_PROBLEM REQUIREMENTS_
Please write out only the lines running from the one with "gratuluję panu premierow" through the last line of the listing, each exactly as given.
*** Block opens ***
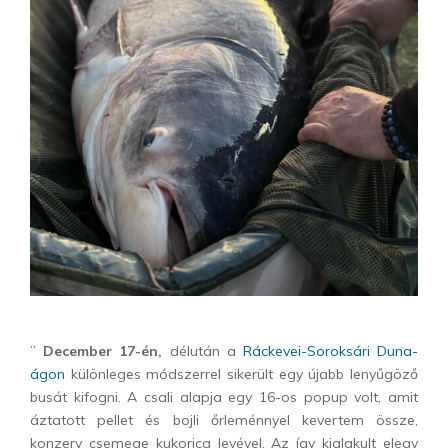
”
December 17-én,
délután a
Ráckevei-Soroksári Duna-
ágon
különleges módszerrel sikerült egy újabb lenyűgöző
busát kifogni. A csali alapja egy 16-os popup volt, amit
áztatott pellet és bojli őrleménnyel kevertem össze,
konzerv csemege kukorica levével. Az így kialakult elegy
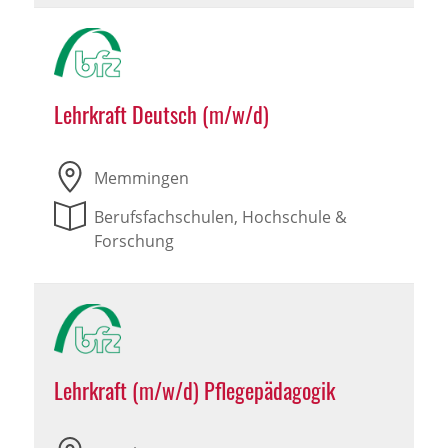
Lehrkraft Deutsch (m/w/d)
Memmingen
Berufsfachschulen, Hochschule &
Forschung
Lehrkraft (m/w/d) Pflegepädagogik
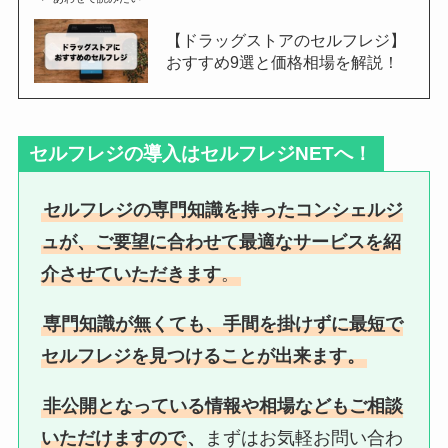
【ドラッグストアのセルフレジ】
おすすめ9選と価格相場を解説！
セルフレジの導入はセルフレジNETへ！
セルフレジの専門知識を持ったコンシェルジ
ュが、ご要望に合わせて最適なサービスを紹
介させていただきます
。
専門知識が無くても、手間を掛けずに最短で
セルフレジを見つけることが出来ます。
非公開となっている情報や相場などもご相談
いただけますので
、
まずはお気軽お問い合わ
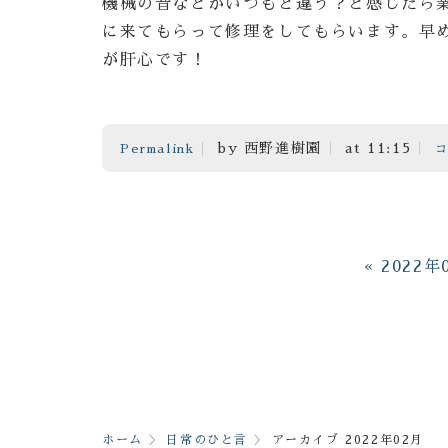
機械の音などがいつもと違う？と感じたら
に来てもらって修理をしてもらいます。早
が肝心です！
by 西野進樹園
at 11:15
Permalink
コ
«
2022年
ホーム
日常のひと言
アーカイブ 2022年02月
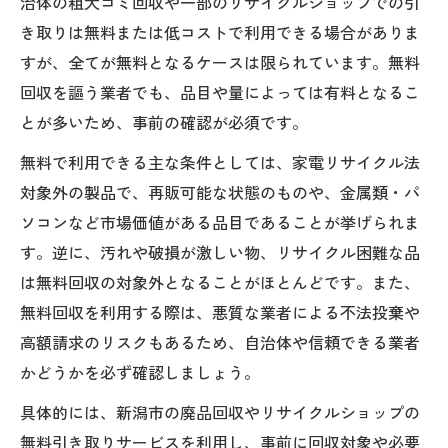
治体の粗大ゴミ回収や一部のリサイクルショップでの引
き取りは無料または低コストで利用できる場合がありま
すが、全てが無料となるケースは限られています。無料
回収を謳う業者でも、品目や量によっては有料となるこ
とが多いため、事前の確認が必須です。
無料で利用できる主な条件としては、家電リサイクル法
対象外の製品で、再販可能な状態のものや、金属類・パ
ソコンなど市場価値がある品目であることが挙げられま
す。逆に、汚れや破損が激しい物、リサイクル困難な品
は無料回収の対象外となることがほとんどです。また、
無料回収を利用する際は、悪質な業者による不法投棄や
高額請求のリスクもあるため、自治体や信頼できる業者
かどうかを必ず確認しましょう。
具体的には、新潟市の廃品回収やリサイクルショップの
無料引き取りサービスを利用し、事前に回収対象や必要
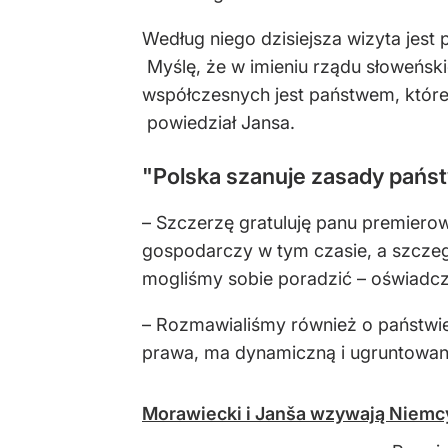
Według niego dzisiejsza wizyta jest
Myślę, że w imieniu rządu słoweńsk
współczesnych jest państwem, które
powiedział Jansa.
"Polska szanuje zasady pańs
– Szczerzę gratuluję panu premierow
gospodarczy w tym czasie, a szczegó
mogliśmy sobie poradzić – oświadcz
– Rozmawialiśmy również o państwie
prawa, ma dynamiczną i ugruntowaną
Morawiecki i Janša wzywają Niemcy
*** Block closes ***
_WRITTEN RESPONSE_
– Szczerzę gratuluję panu premierow
gospodarczy w tym czasie, a szczegó
mogliśmy sobie poradzić – oświadcz
– Rozmawialiśmy również o państwie
prawa, ma dynamiczną i ugruntowaną
Morawiecki i Janša wzywają Niemcy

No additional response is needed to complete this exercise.